I'm writing in the wrong genre. There I was, merrily typing up twisted tales of hot demon sex in order to corrupt the internet and collapse the whole of humanity into a black abyss, and it turns out the real masters of corruption write romance novels for Mills and Boon.
It’s not the first criticism to be aimed at romance novels. Recently another psychologist claimed they can be as addictive as pornography. They do have a smidgeon of a point. I’m sorry to burst your bubble, ladies, but that super-rich, super-handsome Mr Right you’ve been dreaming of will, in real life, probably (but not always!) be a complete dick and chronically unfaithful. Why? Because they can get away with it.

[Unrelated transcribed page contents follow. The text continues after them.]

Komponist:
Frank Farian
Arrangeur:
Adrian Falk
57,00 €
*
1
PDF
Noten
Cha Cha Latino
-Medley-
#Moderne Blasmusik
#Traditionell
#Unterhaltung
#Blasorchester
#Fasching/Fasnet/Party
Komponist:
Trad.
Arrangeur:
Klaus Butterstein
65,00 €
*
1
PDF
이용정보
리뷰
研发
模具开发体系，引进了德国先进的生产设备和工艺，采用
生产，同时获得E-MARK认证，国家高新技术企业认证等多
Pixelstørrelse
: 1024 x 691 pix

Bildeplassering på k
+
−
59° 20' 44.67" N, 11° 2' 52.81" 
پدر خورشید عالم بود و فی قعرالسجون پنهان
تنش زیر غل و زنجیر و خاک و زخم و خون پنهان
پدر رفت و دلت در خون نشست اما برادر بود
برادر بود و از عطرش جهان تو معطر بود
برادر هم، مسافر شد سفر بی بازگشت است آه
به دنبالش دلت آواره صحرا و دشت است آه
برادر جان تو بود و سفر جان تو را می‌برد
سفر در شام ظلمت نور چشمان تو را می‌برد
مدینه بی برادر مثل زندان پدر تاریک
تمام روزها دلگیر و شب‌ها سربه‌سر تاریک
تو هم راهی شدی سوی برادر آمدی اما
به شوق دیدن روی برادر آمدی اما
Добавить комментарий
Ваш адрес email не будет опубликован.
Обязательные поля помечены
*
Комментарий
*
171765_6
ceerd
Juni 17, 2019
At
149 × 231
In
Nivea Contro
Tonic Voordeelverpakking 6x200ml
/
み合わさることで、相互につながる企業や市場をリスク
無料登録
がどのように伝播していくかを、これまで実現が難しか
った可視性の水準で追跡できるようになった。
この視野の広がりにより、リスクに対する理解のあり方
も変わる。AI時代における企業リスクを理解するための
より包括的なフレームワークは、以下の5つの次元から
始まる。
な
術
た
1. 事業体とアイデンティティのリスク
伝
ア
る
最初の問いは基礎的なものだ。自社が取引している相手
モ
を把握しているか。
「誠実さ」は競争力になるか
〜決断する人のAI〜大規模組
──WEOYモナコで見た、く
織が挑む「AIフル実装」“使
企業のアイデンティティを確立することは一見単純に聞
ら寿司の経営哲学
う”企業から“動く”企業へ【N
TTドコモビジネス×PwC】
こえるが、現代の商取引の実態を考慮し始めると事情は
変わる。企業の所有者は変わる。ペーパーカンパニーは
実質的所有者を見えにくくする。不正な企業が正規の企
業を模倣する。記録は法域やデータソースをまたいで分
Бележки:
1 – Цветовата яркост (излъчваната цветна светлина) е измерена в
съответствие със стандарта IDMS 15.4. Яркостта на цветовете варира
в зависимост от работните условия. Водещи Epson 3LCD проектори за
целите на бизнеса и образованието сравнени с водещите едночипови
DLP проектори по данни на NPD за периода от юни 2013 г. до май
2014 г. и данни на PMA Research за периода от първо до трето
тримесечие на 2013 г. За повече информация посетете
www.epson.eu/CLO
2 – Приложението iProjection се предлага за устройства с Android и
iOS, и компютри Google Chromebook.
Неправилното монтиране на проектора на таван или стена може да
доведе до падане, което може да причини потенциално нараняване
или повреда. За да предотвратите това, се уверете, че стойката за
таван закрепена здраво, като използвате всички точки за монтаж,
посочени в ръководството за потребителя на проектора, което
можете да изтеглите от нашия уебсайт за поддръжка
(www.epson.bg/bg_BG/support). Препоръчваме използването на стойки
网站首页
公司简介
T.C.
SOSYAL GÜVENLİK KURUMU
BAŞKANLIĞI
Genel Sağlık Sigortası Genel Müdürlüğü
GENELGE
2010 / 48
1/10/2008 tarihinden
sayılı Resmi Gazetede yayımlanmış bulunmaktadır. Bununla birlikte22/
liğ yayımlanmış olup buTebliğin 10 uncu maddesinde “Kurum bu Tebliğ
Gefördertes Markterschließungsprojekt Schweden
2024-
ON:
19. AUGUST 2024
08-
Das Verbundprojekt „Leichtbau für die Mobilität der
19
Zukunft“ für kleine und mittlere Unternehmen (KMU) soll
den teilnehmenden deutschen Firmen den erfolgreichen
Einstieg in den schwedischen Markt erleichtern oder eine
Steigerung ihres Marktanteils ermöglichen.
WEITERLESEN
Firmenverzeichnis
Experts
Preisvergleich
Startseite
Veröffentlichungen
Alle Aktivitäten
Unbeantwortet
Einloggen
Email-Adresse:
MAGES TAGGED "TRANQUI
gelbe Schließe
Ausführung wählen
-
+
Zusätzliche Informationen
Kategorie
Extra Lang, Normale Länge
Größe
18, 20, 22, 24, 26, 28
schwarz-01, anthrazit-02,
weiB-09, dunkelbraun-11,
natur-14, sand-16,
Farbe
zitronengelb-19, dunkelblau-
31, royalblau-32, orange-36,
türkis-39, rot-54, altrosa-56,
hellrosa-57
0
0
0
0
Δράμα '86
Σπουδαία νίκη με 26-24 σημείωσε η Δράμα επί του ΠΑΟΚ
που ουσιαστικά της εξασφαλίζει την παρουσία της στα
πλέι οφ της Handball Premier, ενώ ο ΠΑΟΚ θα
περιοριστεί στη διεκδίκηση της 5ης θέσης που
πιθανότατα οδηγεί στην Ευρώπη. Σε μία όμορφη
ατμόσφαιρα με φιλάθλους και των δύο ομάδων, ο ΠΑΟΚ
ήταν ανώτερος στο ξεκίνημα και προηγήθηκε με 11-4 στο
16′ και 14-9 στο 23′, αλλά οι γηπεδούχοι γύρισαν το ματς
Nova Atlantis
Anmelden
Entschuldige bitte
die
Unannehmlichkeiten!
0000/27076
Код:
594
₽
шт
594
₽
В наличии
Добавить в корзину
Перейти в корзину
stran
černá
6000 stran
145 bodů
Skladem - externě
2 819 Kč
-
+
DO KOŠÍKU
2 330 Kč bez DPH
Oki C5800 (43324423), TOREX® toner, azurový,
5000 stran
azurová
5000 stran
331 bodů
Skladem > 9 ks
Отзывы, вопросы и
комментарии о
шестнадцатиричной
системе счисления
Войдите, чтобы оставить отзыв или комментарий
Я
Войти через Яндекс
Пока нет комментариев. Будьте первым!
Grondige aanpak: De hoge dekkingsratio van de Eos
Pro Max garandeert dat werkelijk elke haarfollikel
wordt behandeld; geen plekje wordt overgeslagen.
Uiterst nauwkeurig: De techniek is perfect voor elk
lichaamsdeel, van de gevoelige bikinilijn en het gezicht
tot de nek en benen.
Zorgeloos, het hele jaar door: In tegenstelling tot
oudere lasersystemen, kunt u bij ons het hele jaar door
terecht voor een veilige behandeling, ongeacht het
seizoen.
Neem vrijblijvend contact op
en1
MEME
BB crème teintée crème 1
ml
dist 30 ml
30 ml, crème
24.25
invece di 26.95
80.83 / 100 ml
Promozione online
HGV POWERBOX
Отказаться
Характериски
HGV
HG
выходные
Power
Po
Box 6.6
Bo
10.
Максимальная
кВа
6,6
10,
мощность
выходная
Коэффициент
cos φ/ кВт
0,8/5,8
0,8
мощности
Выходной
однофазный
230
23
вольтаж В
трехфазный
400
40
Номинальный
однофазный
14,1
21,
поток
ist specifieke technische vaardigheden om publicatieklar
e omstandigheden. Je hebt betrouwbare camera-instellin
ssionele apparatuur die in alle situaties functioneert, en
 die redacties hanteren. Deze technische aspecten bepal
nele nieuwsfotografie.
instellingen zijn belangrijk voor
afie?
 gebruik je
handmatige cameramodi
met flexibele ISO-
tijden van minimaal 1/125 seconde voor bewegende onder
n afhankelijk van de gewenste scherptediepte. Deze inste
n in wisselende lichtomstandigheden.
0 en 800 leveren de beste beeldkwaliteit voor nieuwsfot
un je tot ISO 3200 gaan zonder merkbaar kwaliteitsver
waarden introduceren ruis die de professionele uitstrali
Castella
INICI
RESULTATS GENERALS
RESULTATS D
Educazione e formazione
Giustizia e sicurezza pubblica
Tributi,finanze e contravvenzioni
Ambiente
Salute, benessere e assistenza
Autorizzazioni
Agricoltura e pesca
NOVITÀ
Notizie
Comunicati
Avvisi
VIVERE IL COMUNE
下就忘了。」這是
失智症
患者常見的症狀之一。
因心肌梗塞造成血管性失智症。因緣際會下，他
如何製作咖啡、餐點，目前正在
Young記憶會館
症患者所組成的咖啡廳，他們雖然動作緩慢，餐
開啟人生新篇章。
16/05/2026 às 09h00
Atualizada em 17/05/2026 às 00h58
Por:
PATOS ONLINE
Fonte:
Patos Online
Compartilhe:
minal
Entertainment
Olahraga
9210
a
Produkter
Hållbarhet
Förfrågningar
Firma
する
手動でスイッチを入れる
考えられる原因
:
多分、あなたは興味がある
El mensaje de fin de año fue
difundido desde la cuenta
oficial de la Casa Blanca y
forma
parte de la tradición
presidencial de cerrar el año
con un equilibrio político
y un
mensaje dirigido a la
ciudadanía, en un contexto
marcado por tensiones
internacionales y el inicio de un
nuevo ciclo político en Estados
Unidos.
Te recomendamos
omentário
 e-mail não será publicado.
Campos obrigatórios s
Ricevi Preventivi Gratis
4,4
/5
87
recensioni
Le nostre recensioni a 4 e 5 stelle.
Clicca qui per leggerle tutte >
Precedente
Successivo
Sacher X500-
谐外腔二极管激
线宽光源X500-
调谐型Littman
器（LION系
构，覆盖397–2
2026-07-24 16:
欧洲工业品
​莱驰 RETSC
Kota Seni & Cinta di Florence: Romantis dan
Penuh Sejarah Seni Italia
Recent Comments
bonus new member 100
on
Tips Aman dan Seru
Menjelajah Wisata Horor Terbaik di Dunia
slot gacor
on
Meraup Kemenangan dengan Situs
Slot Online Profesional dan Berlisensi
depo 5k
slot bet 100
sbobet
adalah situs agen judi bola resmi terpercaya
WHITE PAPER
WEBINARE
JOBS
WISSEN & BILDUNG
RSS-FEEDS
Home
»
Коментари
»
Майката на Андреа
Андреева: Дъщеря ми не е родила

Somehow, I suspect the M & B crowd would be less than thrilled with a book where the spunky heroine finds her Mr Right…only for him to ditch her for a younger model with a bigger rack ten years down the line. The whole point of fantasy is it’s supposed to be escapism, i.e. better than the messy complications present in the real world. Sure, problems can arise when the fantasy forms the basis of a wholly unrealistic set of expectations, but that’s just about true for any situation where fantasy and reality get mixed up.
Unsurprisingly—and understandably—it’s provoked a bit of a backlash from romance fans quick to defend their reading preferences. There are a lot of them in the comments section beneath the Guardian article.